C′est les vacances !


Alphonse AllaisConte à Miné !
 
Btaeau marrant
 
La joie légitime du nautonier à l’approche du port, nous la ressentîmes quand nous découvrîmes – enfin – le phare d’Houlbec.
Mais brève, ô combien, la joie ressentie !
La Ponche [1] d’amour s’engageait à peine dans les jetées, qu’une pirogue cinglait vers nous, prompte comme la pensée, et battant, à l’arrière, pavillon jaune.
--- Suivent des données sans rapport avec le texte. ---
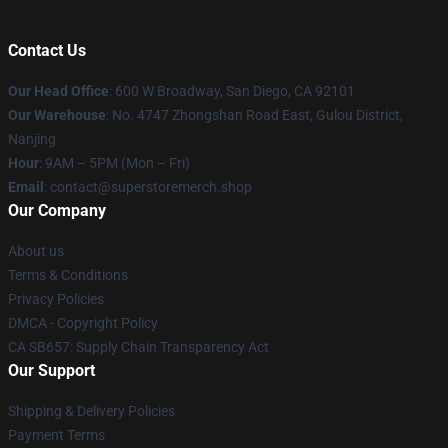
Contact Us
Our Head Office
: 600 W Broadway, San Diego, CA 92101
Our Warehouse
: No. 4747 Zhongshan Road East, Gulou District,
Nanjing
Hour
: 9AM – 5PM (Mon – Fri)
Email
: contact@superstoremerch.shop
Our Company
About us
Terms & Conditions
Privacy Policies
DMCA - Copyright Policy
CA SB657: Supply Chain Transparency Act
Our Support
Shipping & Delivery Policies
Payment Terms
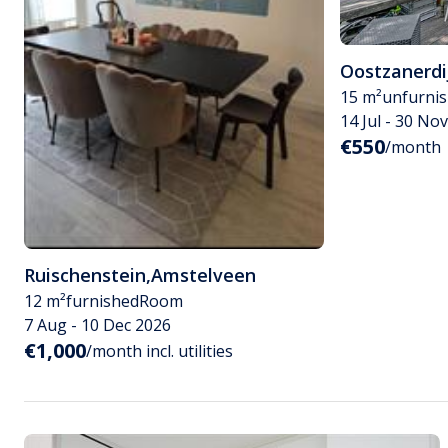
Oostzanerdi
15 m²
unfurni
14 Jul - 30 No
€550
/month
Ruischenstein
,
Amstelveen
12 m²
furnished
Room
7 Aug - 10 Dec 2026
€1,000
/month incl. utilities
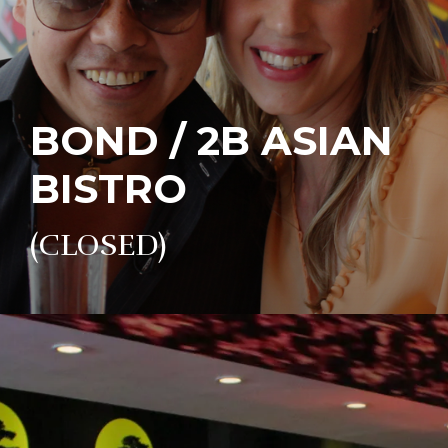
BOND / 2B ASIAN
BISTRO
(CLOSED)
À l’avant, un brigadier des douanes, debout, la main droite levée, paume ouverte, en signe de stop, les deux autres en porte-voix autour de l’orifice buccal.
Et le gabelou clama :
– Avez-vous une patente de santé ?
– Hein ? Sursauta notre jeune capitaine Jehan des Éteules.
– Une patente de santé ?
– Pourquoi f…, une patente de santé ?
– Rapport au choléra.
– Mais nous n’avons pas le choléra à bord, bougre d’andouille !
– Il n’y a pas d’andouille là-dedans, riposta le brigadier à peine vexé ; tout bateau, avant d’entrer à Houlbec, doit faire une quarantaine de vingt-quatre heures et subir la visite de la santé.
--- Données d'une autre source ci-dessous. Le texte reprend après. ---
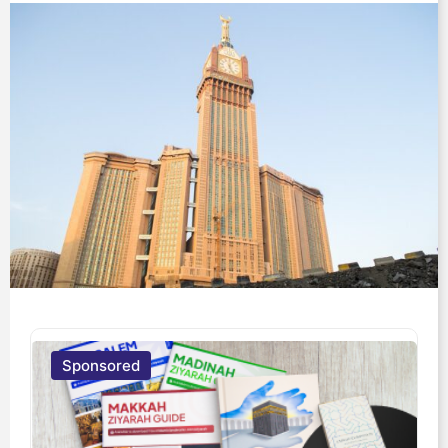
Sponsored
– Ah ! C’est gai… Et à Honfleur, sont-ils aussi bêtes que vous ?
– Aussi bêtes, capitaine.
– Et à Trouville ?
– À Trouville ?
Un grand rire muet secouait la tunique du douanier.
– À Trouville ? reprit-il, le maire fait désinfecter les mouettes qui se posent sur la grève.
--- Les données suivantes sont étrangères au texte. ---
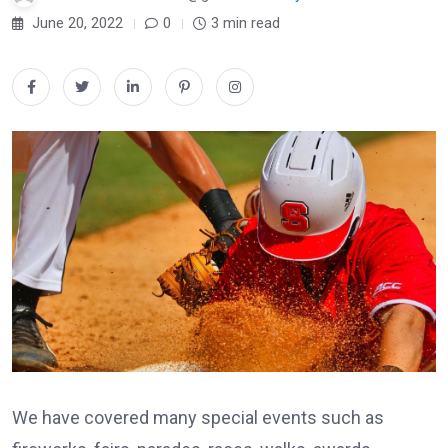
June 20, 2022
0
3 min read
We have covered many special events such as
Voyant qu’on avait affaire à un brave bougre de gabelou, nous essayâmes de parlementer.
– Voyons, mon vieux, nous arrivons tout droit de l’île de Wight, et vous savez bien qu’il n’y a pas de choléra à l’île de Wight…
– Vous arriveriez du tonnerre de Dieu que ce serait le même prix ! C’est le maire d’Houlbec qui a décidé hier que tous les bateaux étaient contaminés, et il n’y a rien à faire contre le maire d’Houlbec. Mouillez au large. Demain matin, le médecin ira vous voir, et vous rentrerez à la marée.
Le jeune capitaine Jehan des Éteules ne chercha pas à cacher sa mauvaise humeur.
– Allez dire de ma part au maire d’Houlbec que c’est un… !
Le reste de la phrase fut emporté par la rafale.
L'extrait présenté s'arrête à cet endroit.